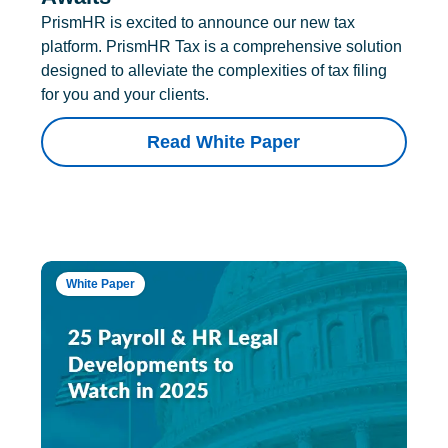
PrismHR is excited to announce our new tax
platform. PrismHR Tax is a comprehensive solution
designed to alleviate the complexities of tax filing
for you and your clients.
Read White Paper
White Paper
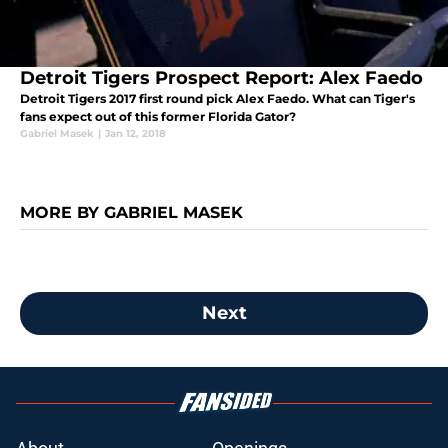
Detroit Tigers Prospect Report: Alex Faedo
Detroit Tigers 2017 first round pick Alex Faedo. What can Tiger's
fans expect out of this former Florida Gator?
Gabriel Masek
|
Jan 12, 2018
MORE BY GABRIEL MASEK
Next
---
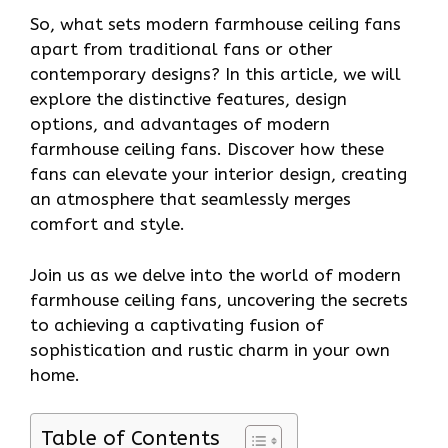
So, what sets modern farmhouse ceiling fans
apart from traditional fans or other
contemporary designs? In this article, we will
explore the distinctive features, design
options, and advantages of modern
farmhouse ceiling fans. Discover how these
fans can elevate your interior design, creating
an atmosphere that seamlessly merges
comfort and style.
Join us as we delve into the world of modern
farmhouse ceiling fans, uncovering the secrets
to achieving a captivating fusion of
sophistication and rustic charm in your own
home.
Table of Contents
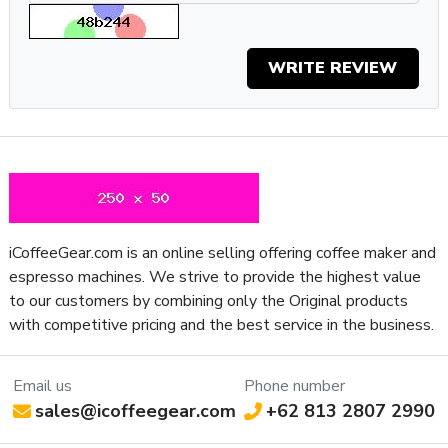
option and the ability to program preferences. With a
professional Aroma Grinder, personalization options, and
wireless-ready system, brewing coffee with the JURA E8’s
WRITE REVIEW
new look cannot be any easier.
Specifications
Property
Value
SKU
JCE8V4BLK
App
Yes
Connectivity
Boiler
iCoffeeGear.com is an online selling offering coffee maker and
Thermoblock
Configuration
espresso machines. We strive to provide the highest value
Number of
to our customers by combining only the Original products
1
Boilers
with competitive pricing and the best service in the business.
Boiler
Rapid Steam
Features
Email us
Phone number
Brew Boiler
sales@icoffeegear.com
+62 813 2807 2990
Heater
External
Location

== Goal of the exercise ==
Look above for the line containing "So, what sets modern farmhouse ceiling fans". Output from there through the line containing "an atmosphere that seamlessly merges", exactly and inclusively.

== Response ==
So, what sets modern farmhouse ceiling fans
apart from traditional fans or other
contemporary designs? In this article, we will
explore the distinctive features, design
options, and advantages of modern
farmhouse ceiling fans. Discover how these
fans can elevate your interior design, creating
an atmosphere that seamlessly merges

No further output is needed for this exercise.